Em seu artigo, Morse ressalta que ao longo das últimas décadas começou a ficar mais evidente a ideia de que Eva não foi a única culpada pela queda do Paraíso, mas sim a única incriminada por isso.

Chaves Dias comenta que “soa estranho que, para defender Eva, seja necessário acusar Deus de patriarcal, ou que para libertar Eva das acusações passadas seja necessário culpar Deus por hermenêuticas misóginas”.

Mas ela reconhece que os diferentes métodos e abordagens contemporâneos, que buscam ressignificar a figura de Eva, “ajudam a escavar as diversas camadas hermenêuticas que, ao longo do tempo, encobriram essa personagem arquétipo da literatura bíblica”.

“A Bíblia é um livro aberto.
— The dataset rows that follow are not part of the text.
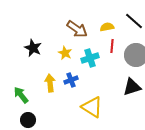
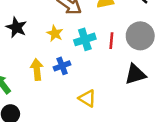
red line: (112, 46) -> (111, 41), moved
yellow triangle: (92, 107) -> (87, 98), size x0.7

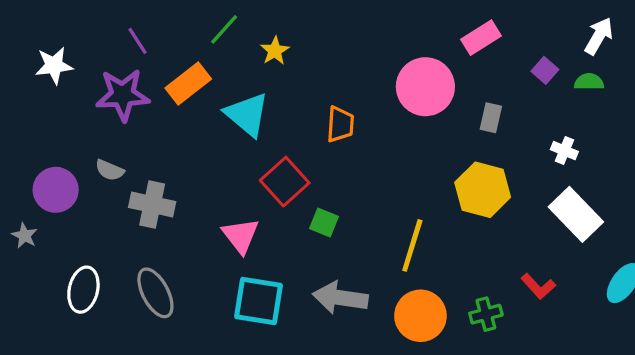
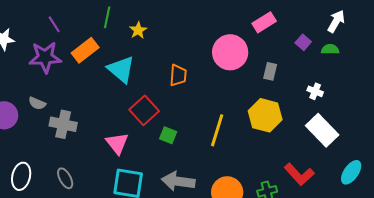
green line: (224, 29) -> (107, 17), turned -30
yellow line: (412, 245) -> (217, 130), moved
red L-shape: (538, 286) -> (299, 174), size x1.4
gray ellipse: (155, 293) -> (65, 178), size x0.7

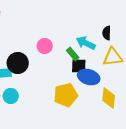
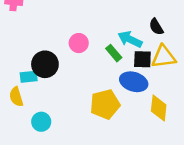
black semicircle: (107, 33) -> (156, 27), turned -32
black square: (79, 66) -> (142, 59), moved
cyan circle: (11, 96) -> (41, 122), moved

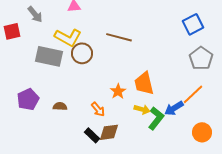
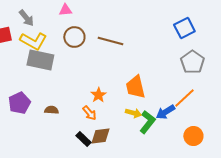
yellow L-shape: (68, 37) -> (33, 41), moved
brown circle: (82, 53) -> (74, 37), moved
orange star: (118, 91) -> (98, 95), moved

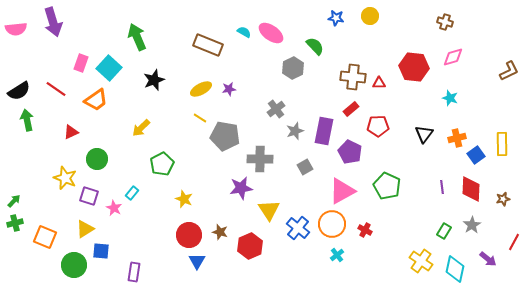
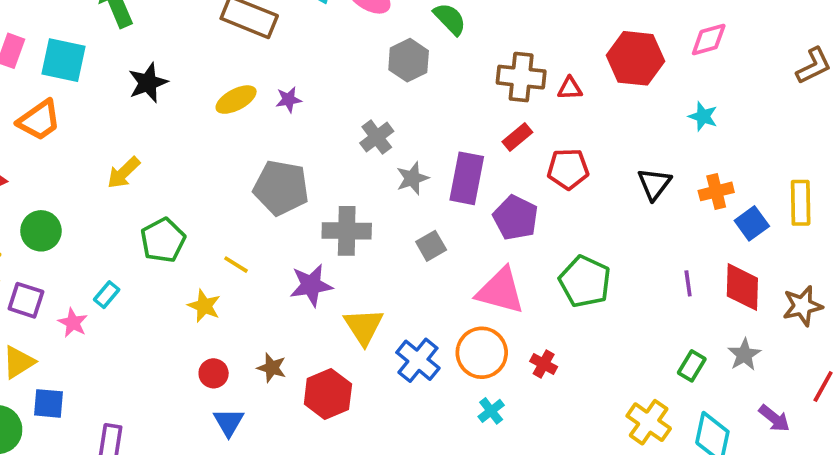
cyan square: (109, 68) -> (63, 60), turned -30
yellow line: (200, 118) -> (236, 265), moved
pink triangle: (342, 191) -> (500, 291), turned 44
brown star: (503, 199) -> (802, 306), size x1.5
red circle: (189, 235) -> (214, 373), size x0.6

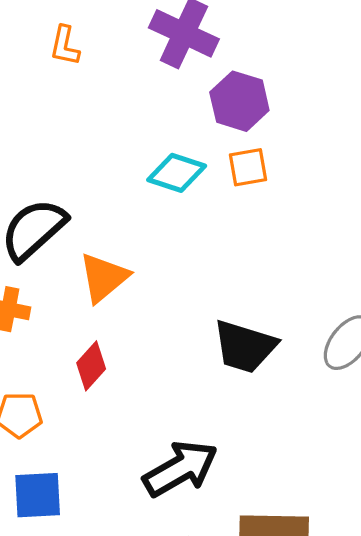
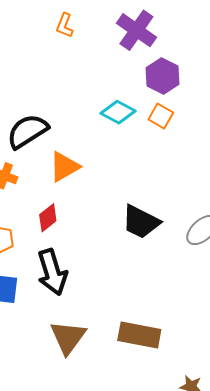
orange square: (248, 167) -> (161, 116), turned 30
black arrow: (180, 469) -> (52, 272), moved, turned 93

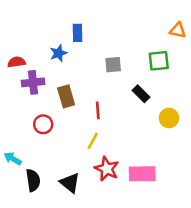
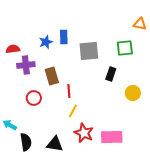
blue rectangle: (77, 33) -> (64, 37), moved
gray square: (113, 65) -> (89, 51), size x1.5
black rectangle: (141, 94) -> (111, 74), turned 64
red line: (98, 110) -> (69, 91), moved
black triangle: (70, 183) -> (55, 144), turned -30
É legítima que este e outros textos continuem a interrogar seus leitores e leituras sobre o sentido da vida e da existência, sobre o papel do homem e da mulher em relação consigo mesmo, com Deus, com o outro e com o universo”, afirma.

“Eva é um personagem arquétipo de muitas facetas e diversos significados a serem explorados. É pertinente que continue a provocar e inspirar homens e mulheres a lidar com questões fundamentais e existenciais.”

Para Morse, a “identificação com Eva”, enquanto “vítima do sistema patriarcal” parece fundamentar o ânimo de muitas mulheres em protesto “contra o ambiente social, político e cultural dominado pelos homens milhares de anos após o Gênesis ter sido escrito”.

Nesse sentido, ela entende Eva como “figura poderosa na interpretação bíblica das mulheres”, em busca “da igualdade e da emancipação”.

Eva foi, portanto, vítima do sistema patriarcal. Ao menos no entendimento dessas leituras contemporâneas.